The Herman Cain campaign: Breaking down old stereotypes

October 22, 2011 

How's this for a campaign slogan: "Herman Cain is good for America." Scratch that. It's more like: "The idea of Herman Cain running for president is good for America."

Americans needed to experience the "Hermanator." They needed to take a break from professional politicians and catch a glimpse of a 65-year-old self-made, independent-minded African-American conservative who is brave enough to put forth ideas and defend them.

I'm not defending Cain or his ideas. We should not negotiate with terrorists who want prisoners released from Guantánamo Bay, or install an electrified fence on the U.S.-Mexico border to keep out illegal immigrants.

But what I like is how Cain is shaking up the race for the GOP presidential nomination. The political rookie is leading in some polls and tied with Mitt Romney for first place in other surveys.

And it's likely that there is more shaking to come. Cain is getting ready to go on the attack now that he and his "9-9-9" tax reform plan have been criticized by the rest of the GOP presidential field. "They're getting on my last nerve," he told CNN's Carol Costello about his opponents.

Welcome to the club, Herman. It's annoying to watch people who have no tax plan — or, in the case of Romney, have a 59-point plan that requires a team of accountants to decipher — make fun of someone for proposing a simple solution. Judging from the reaction of people in the audience during the GOP debates, I'd say that many Republicans are annoyed as well. It seems as if every time Cain is attacked, his poll numbers go up.

Meanwhile, the elite media and other political observers insist that the Cain campaign is just a supersized marketing gimmick to sell his books. And no matter what the polls say, they don't consider him to be a serious candidate for president.
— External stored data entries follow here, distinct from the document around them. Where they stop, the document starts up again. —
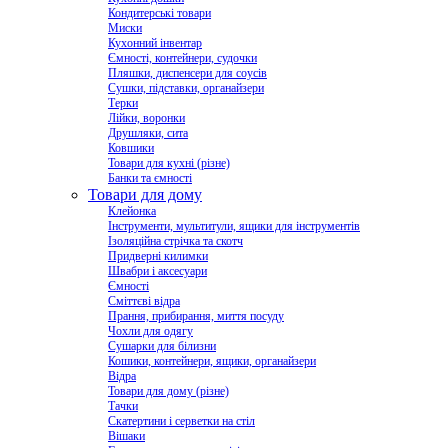
Кондитерські товари
Миски
Кухонний інвентар
Ємності, контейнери, судочки
Пляшки, диспенсери для соусів
Сушки, підставки, органайзери
Терки
Лійки, воронки
Друшляки, сита
Ковшики
Товари для кухні (різне)
Банки та ємності
Товари для дому
Клейонка
Інструменти, мультитули, ящики для інструментів
Ізоляційна стрічка та скотч
Придверні килимки
Швабри і аксесуари
Ємності
Сміттєві відра
Прання, прибирання, миття посуду
Чохли для одягу
Сушарки для білизни
Кошики, контейнери, ящики, органайзери
Відра
Товари для дому (різне)
Тачки
Скатертини і серветки на стіл
Вішаки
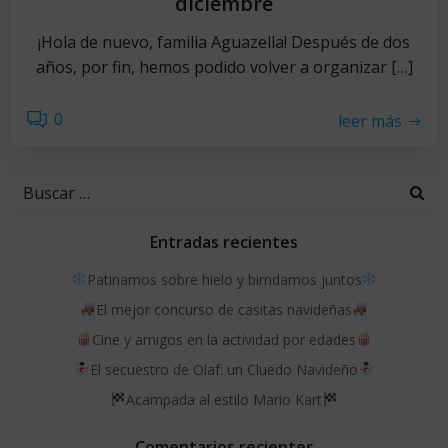
diciembre
¡Hola de nuevo, familia Aguazella! Después de dos
años, por fin, hemos podido volver a organizar […]
0
leer más
Buscar:
Entradas recientes
Patinamos sobre hielo y birndamos juntos
El mejor concurso de casitas navideñas
Cine y amigos en la actividad por edades
El secuestro de Olaf: un Cluedo Navideño
Acampada al estilo Mario Kart
Comentarios recientes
Yet, if Cain is not a viable choice, someone forgot to tell prospective Republican voters. He has the "trifecta" working in his favor: He's not Mitt Romney, he's not a career politician, and he's not white.

Cain offers Republican voters a bulletproof defense to accusations that they're racist because they want to ensure that Barack Obama is a one-term president. How could they be, the argument goes, if they're willing to make a black man their party's nominee? That strategy is cynical — but appealing.
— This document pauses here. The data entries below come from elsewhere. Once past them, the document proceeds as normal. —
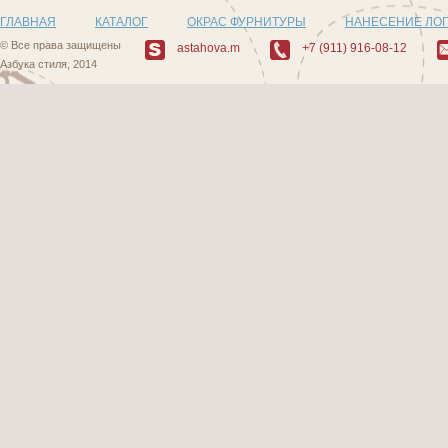
ГЛАВНАЯ
КАТАЛОГ
ОКРАС ФУРНИТУРЫ
НАНЕСЕНИЕ ЛО
© Все права защищены
astahova.m
+7 (911) 916-08-12
Азбука стиля, 2014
He also offers something that Romney doesn't: someone to whom they can relate and who might understand their problems. Who would have thought that working-class white voters would find that they have more in common with an African-American who is the former CEO of a pizza company than with a former governor of Massachusetts who is worth somewhere north of $250 million? In our society, the big divide isn't race but class.
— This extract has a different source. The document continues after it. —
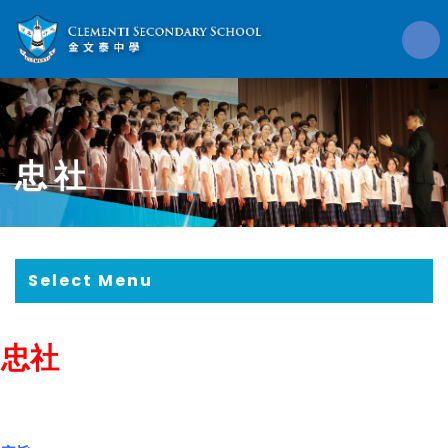
忠社
Select Menu
忠社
Another thing that makes Cain appealing is that some of his white liberal critics have come across as so unappealing.

A prime example is MSNBC's Lawrence O'Donnell, who during a recent interview badgered Cain over why he didn't participate in the civil rights movement. Cain said he was still in high school during much of the prime days of nonviolent protest. That's not a good answer. The movement went on for many years, and, during the latter part of it, Cain was already in college.

But O'Donnell has not asked any of the other GOP presidential candidates if they participated. Many white Americans did participate, and some of them were beaten while others lost their lives.

In the world of a condescending liberal like O'Donnell, the question — Where were you during the civil rights movement? — is reserved for black candidates only.

See what I mean? Americans needed to experience Herman Cain. People like him challenge our preconceived notions, break down our stereotypes, and expand our consciousness. Some people hate this, and so they attack.